Sepertinya mang Paes memerlukan kotak itu untuk menyimpan suatu benda pusaka. Keris, badik, mata tombak aku tak yakin. Hutan cemara di daerah gunung Sewu memang menjadi suatu tempat sejarah yang masih diragukan kebenarannya sampai saat ini. Konon dahulu ketika pasukan kerajaan Sunda melewati daerah itu. Mereka di jegal kawanan perampok yang mempunyai anak buah raksasa-raksasa haus darah. Seketika pasukan itu takluk dalam satu serangan. Kemudian mayat-mayatnya menjadi santapan pohon-pohon cemara hidup. Aku memang tak terlalu percaya pada cerita rakyat macam itu. Hanya saja membayangkannya menjadikan diriku agak bergidik dihantui ketakutan yang tidak pasti.

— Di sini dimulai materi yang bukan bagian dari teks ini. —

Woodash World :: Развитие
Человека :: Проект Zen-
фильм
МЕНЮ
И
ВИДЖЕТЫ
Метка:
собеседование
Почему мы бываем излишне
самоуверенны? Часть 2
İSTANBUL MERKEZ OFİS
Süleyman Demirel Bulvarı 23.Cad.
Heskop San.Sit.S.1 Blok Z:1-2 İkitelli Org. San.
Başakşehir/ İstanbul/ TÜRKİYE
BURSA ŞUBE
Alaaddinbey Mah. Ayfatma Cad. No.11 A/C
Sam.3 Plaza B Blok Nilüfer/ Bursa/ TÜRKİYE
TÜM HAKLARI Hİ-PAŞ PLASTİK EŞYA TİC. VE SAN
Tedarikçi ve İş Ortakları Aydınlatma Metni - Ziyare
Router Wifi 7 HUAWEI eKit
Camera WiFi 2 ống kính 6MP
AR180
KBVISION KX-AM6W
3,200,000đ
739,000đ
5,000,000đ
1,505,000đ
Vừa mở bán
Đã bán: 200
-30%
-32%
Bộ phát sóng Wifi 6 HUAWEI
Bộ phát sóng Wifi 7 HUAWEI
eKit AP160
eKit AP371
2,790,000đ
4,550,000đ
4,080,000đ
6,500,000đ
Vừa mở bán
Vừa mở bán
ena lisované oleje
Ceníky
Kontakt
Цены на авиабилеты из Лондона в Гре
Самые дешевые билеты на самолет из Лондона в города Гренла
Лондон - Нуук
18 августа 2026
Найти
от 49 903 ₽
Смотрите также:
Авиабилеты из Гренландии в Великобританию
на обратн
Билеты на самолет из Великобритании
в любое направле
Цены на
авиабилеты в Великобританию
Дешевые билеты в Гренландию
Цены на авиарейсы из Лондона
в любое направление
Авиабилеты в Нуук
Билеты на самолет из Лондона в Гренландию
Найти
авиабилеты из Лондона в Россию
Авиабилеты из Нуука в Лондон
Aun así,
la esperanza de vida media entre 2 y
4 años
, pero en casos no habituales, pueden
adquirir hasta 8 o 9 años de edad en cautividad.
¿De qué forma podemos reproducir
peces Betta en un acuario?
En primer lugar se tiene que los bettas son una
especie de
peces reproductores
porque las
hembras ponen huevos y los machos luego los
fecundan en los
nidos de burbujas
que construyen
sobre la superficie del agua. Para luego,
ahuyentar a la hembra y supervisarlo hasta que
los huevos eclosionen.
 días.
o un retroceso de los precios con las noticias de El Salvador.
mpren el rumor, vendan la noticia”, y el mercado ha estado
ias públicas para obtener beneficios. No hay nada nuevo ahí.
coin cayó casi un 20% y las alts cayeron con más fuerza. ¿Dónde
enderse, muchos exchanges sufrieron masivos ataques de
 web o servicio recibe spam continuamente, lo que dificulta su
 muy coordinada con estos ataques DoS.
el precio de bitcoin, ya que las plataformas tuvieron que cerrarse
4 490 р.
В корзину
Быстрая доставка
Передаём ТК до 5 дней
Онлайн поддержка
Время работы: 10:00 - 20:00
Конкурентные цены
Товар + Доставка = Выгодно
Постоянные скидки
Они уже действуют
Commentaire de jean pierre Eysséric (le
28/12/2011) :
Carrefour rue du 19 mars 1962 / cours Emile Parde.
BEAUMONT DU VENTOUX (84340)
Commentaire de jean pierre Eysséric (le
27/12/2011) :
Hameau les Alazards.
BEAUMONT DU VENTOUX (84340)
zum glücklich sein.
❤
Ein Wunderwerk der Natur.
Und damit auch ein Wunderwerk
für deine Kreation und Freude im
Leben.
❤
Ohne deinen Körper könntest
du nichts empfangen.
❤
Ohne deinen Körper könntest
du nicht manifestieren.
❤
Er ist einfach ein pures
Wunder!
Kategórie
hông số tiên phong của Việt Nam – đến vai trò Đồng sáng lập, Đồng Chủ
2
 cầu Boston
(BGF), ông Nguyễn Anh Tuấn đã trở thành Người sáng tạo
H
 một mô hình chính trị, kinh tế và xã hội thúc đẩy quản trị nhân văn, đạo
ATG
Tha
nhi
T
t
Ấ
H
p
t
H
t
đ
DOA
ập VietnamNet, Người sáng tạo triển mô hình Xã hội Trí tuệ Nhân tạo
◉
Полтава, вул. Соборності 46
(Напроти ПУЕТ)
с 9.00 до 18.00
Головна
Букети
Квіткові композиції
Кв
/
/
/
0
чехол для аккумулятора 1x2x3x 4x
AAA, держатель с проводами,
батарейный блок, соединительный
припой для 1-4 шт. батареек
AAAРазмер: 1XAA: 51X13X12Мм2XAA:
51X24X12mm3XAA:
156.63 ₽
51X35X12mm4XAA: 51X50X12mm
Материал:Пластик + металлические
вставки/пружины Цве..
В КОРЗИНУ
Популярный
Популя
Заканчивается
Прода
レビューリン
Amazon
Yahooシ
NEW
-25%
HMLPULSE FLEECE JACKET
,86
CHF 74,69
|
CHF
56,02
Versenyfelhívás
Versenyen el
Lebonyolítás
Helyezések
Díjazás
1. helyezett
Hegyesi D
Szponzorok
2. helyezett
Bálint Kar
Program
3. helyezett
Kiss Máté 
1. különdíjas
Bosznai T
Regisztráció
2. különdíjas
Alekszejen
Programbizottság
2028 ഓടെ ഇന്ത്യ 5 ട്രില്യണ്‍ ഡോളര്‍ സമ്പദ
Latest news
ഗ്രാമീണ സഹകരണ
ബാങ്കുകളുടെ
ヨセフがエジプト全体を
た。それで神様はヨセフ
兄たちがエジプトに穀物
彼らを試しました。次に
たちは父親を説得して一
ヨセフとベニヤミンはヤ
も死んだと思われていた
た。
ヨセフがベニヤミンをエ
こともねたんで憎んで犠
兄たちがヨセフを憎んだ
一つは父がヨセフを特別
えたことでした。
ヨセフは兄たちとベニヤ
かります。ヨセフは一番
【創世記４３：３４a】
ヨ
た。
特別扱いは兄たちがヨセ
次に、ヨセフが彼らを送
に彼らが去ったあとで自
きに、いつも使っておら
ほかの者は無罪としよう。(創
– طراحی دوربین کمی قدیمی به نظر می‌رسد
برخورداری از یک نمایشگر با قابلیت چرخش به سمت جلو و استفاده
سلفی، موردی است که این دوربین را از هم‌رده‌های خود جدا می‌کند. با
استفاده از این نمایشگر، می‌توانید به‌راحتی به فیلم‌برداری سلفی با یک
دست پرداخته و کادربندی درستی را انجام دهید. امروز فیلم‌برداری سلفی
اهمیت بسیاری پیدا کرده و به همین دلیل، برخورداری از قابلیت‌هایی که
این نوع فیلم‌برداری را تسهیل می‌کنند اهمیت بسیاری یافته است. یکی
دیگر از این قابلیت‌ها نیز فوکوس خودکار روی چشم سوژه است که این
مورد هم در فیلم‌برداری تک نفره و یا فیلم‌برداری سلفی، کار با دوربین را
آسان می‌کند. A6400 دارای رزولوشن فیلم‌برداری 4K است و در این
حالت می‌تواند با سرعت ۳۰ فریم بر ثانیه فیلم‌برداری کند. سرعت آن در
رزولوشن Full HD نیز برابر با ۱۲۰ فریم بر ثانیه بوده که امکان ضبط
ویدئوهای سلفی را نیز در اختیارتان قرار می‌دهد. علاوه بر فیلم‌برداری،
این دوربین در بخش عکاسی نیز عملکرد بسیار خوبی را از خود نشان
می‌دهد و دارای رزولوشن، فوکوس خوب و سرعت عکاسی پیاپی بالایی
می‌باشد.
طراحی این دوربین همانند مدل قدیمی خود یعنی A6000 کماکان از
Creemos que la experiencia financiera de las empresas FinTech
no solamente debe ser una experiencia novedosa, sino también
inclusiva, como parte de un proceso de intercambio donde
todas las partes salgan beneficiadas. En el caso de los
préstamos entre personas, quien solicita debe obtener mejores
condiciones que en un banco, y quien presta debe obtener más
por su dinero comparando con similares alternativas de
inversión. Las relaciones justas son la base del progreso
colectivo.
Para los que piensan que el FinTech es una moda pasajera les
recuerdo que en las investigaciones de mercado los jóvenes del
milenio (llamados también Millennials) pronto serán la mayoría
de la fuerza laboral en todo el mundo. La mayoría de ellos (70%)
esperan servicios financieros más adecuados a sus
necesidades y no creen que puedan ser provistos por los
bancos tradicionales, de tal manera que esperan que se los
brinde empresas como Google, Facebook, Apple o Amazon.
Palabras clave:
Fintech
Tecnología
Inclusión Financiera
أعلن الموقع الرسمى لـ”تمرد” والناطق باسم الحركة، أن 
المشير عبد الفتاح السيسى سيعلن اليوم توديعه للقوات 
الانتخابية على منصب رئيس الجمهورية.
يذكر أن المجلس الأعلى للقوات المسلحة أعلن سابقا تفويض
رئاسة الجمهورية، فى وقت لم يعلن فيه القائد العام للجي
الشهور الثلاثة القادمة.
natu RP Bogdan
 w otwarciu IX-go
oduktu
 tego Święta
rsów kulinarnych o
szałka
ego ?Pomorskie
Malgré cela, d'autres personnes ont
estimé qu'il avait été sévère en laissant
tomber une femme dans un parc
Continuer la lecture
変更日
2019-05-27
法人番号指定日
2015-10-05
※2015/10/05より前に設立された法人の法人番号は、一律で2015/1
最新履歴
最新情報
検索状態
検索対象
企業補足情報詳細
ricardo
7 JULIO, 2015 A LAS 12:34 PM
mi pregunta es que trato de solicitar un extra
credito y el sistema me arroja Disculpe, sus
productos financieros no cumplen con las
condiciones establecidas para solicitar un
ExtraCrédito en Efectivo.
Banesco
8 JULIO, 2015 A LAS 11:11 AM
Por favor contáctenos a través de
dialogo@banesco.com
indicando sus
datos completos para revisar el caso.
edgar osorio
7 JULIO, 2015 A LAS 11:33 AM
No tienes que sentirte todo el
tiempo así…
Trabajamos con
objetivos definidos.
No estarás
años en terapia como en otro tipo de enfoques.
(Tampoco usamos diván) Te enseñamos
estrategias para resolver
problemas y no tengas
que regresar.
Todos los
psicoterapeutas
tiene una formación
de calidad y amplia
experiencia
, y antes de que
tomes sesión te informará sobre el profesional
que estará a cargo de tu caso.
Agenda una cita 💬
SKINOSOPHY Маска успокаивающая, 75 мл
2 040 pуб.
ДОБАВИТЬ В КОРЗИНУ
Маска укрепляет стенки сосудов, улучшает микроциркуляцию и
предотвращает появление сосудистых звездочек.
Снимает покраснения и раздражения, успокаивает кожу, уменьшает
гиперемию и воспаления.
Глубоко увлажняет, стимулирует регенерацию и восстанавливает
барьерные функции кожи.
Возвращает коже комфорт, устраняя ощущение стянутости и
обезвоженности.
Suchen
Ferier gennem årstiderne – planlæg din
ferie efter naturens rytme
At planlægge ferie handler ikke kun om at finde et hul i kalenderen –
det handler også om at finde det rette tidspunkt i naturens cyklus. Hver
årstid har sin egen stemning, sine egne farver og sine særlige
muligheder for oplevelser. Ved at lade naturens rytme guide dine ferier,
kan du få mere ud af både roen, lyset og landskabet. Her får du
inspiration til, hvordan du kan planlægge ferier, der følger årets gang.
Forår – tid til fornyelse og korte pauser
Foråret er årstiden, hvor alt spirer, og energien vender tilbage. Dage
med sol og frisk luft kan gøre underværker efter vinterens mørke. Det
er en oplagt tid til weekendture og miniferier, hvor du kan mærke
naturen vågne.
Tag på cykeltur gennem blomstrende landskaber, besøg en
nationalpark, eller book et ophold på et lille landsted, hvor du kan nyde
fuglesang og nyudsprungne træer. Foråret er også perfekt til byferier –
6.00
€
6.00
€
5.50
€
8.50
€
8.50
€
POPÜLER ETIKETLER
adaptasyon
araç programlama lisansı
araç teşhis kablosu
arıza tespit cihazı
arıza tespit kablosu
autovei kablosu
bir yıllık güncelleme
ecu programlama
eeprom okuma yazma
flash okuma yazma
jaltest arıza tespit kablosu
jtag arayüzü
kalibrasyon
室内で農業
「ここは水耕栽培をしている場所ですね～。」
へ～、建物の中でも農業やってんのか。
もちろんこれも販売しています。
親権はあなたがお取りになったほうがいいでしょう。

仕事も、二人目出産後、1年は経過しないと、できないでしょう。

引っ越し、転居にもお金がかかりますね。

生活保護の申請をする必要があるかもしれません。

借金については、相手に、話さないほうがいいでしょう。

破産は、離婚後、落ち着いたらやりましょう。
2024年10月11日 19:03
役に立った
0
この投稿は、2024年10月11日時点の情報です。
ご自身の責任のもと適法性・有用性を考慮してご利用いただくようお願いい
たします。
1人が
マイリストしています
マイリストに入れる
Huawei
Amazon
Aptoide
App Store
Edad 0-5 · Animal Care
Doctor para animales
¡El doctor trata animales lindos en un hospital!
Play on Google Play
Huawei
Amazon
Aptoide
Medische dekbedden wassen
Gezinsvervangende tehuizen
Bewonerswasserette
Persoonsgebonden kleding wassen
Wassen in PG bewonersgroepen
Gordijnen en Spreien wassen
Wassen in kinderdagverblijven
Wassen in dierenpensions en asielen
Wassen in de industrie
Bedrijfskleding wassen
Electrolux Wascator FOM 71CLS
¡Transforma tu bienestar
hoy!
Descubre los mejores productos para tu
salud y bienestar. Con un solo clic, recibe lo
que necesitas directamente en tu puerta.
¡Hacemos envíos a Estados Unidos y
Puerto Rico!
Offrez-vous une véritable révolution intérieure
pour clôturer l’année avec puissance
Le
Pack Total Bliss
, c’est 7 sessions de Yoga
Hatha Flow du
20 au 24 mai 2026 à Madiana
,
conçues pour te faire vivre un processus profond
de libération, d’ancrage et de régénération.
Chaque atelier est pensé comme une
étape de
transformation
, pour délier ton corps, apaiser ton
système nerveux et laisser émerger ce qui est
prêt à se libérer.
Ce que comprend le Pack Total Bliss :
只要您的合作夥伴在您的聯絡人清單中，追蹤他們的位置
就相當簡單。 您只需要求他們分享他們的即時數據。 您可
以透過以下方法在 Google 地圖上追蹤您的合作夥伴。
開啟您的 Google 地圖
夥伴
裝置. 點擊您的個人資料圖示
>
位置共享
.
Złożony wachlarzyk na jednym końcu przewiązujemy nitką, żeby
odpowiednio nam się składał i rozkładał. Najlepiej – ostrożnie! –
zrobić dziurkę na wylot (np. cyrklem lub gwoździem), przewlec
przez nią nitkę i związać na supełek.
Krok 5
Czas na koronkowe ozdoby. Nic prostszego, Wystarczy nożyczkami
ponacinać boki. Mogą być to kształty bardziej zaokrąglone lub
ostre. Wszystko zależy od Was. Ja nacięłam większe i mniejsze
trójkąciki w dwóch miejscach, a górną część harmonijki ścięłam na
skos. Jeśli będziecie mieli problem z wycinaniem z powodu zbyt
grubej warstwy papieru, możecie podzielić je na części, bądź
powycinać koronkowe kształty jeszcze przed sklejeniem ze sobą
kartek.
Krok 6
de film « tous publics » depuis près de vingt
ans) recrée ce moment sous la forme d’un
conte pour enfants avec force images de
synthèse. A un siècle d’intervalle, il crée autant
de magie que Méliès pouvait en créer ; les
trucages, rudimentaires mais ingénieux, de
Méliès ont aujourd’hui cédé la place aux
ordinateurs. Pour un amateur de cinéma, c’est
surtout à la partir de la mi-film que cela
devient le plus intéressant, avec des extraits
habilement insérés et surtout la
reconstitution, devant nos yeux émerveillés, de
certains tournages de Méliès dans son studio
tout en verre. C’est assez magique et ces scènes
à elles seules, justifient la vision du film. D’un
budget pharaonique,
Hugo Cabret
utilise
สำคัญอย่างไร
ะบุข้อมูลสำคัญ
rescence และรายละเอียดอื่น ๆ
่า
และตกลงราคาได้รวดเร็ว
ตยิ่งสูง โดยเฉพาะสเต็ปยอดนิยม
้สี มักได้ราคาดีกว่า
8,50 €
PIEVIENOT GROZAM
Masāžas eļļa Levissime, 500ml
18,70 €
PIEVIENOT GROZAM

Di luar, udara malam cukup dingin. Orang-orang bernyawa sudah tewas dimakan tempat tidurnya. Sudah lewat tengah malam aku masih terjaga. terduduk di depan perapian hanya untuk menciumi buku-buku kakek. Bau debu sudah seperti melati, menusuk ke dalam indera penciuman berganti menjadi aroma kenangan.